BEGIN Listed records
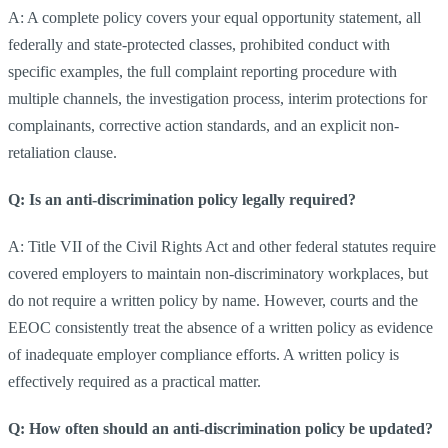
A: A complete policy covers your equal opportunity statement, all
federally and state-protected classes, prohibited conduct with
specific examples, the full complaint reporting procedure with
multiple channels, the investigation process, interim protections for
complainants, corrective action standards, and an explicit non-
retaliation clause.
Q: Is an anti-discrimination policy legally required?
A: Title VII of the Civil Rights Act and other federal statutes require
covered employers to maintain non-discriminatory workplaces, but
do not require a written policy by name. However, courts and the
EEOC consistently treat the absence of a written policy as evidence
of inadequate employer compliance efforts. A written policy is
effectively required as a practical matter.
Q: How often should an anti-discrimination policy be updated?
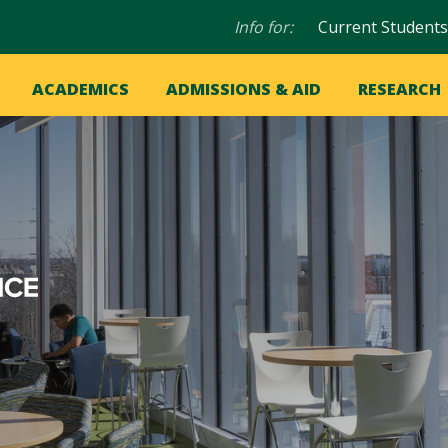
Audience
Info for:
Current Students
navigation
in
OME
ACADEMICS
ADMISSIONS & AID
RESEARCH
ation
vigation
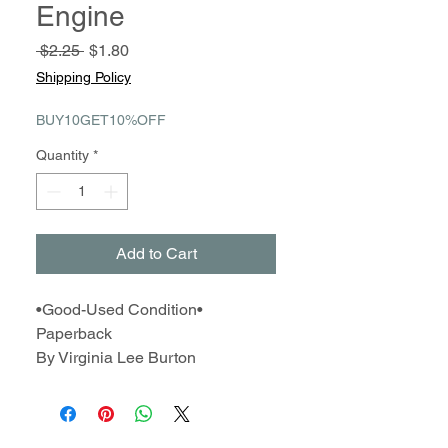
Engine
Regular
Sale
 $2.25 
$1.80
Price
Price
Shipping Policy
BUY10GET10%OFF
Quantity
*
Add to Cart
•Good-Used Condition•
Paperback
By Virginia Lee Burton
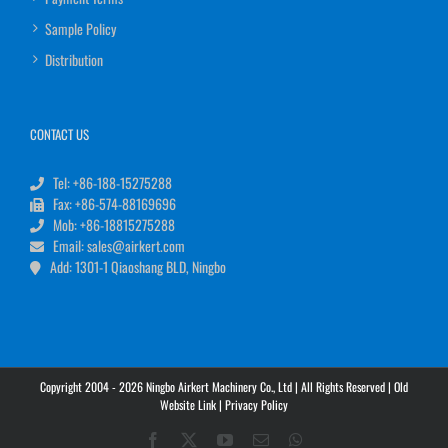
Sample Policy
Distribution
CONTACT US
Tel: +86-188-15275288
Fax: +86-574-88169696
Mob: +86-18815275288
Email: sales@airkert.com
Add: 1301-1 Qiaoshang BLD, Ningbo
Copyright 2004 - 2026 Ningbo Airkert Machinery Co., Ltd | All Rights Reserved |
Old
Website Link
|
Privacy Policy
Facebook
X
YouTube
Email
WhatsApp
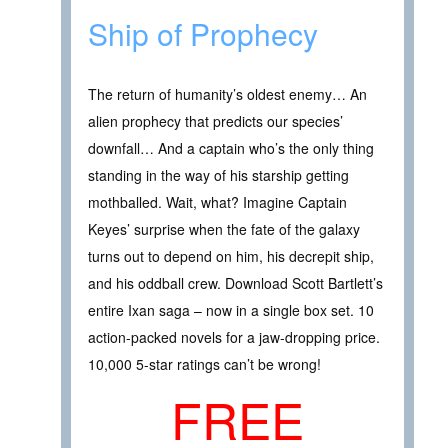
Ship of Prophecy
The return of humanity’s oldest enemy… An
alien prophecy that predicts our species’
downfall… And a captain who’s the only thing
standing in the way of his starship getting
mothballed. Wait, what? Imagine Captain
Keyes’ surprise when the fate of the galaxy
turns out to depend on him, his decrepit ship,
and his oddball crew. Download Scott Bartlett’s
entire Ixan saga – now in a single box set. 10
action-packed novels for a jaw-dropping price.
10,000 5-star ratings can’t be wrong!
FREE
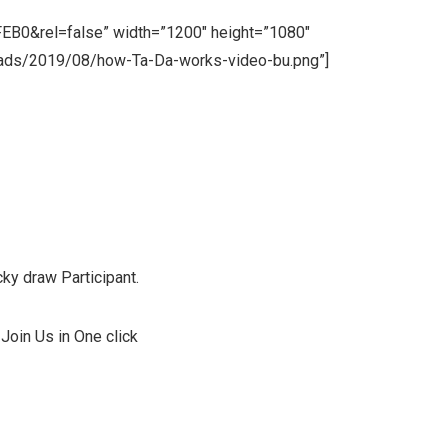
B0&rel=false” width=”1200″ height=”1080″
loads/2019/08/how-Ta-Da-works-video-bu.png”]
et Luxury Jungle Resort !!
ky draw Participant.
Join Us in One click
END Listed records
What is being asked:
Copy all the lines above that hold the string "action".

The answer:
complainants, corrective action standards, and an explicit non-
action-packed novels for a jaw-dropping price.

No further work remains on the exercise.